Turning to Mr Gillam’s contribution to the debate, I note his claim that my article was founded on a selfish desire for more books of the kind I like personally. Well, at least I have the support of Mr Keene on this point: he compliments my motives of wishing to see a rise in standards.
It is ironic that Mr Gillam’s view that my article was ‘over-generalised and mysterious’ cannot as yet be discussed since he himself fails to back up the assertion with any examples. Moreover, he ignores the unfortunate fact that no ‘general survey’ article can possibly offer supporting arguments for every given fact or opinion; the space is just not there.
For example, I mentioned in passing that BCO is ‘not without faults’. If I correctly understand Mr Gillam, I should have digressed at that point to give factual and statistical evidence of this. To show, for instance, that, in terms of historical entries, the book is a disaster. If so, I would have needed to back this up by mentioning that I have done a spot-check of 60 pre-1945 game references in BCO, and found that there are factual errors in no fewer than 36. And perhaps I would even have to list all 36 as proof. It would also be necessary to say that there are up to three different mistakes in a single reference, but these are only counted as one, and also that none of these errors was rectified in the ‘corrected’ April 1983 edition of the book. After all that it would be possible – a couple of pages later! – to return to the main thread of the article, and on to corroborate the next point. If that is what Mr Gillam wants, he is asking for articles which could feasibly be written, but which no magazine editor would ever touch; they would be longer than most present-day books.

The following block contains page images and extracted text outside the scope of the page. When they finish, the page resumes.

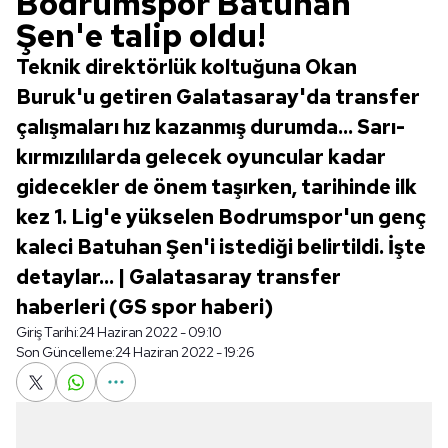
Bodrumspor Batuhan
Şen'e talip oldu!
Teknik direktörlük koltuğuna Okan
Buruk'u getiren Galatasaray'da transfer
çalışmaları hız kazanmış durumda... Sarı-
kırmızılılarda gelecek oyuncular kadar
gidecekler de önem taşırken, tarihinde ilk
kez 1. Lig'e yükselen Bodrumspor'un genç
kaleci Batuhan Şen'i istediği belirtildi. İşte
detaylar... | Galatasaray transfer
haberleri (GS spor haberi)
Giriş Tarihi:
24 Haziran 2022 - 09:10
Son Güncelleme:
24 Haziran 2022 - 19:26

The only sensible approach is for the author of an article to check his facts rigorously beforehand (exactly what I did, pace Mr Keene), and be willing and able to deal head-on with precise criticisms. I should be delighted to debate any specific matters of Mr Gillam’s choosing, either in CHESS or Chess Notes, if he is ever in the mood to be more explicit. He will have noted, I hope, that as regards the particular book titles mentioned, I have reviewed all of them more fully in Chess Notes, giving exactly the kind of chapter-and-verse evidence he demands.
As regards those BCO historical references: before Mr Gillam asks, I can indeed substantiate the claim. Enclosed is the list of blunders which my random check revealed. I will be pleased to send a copy (by return post) to any reader who is interested, and no less happy to hear from Mr Keene how the fiasco occurred.
Lastly, concerning Mr Gillam’s obscure call for patience, I confess I would favour a rather more ‘aggressive and ambitious’ approach to improving the standard of chess literature for the benefit of all. This is the chief aim of an annual award I offer (from my own pocket, of course) for the best chess book of the year. What motives of selfishness is Mr Gillam able to read into that?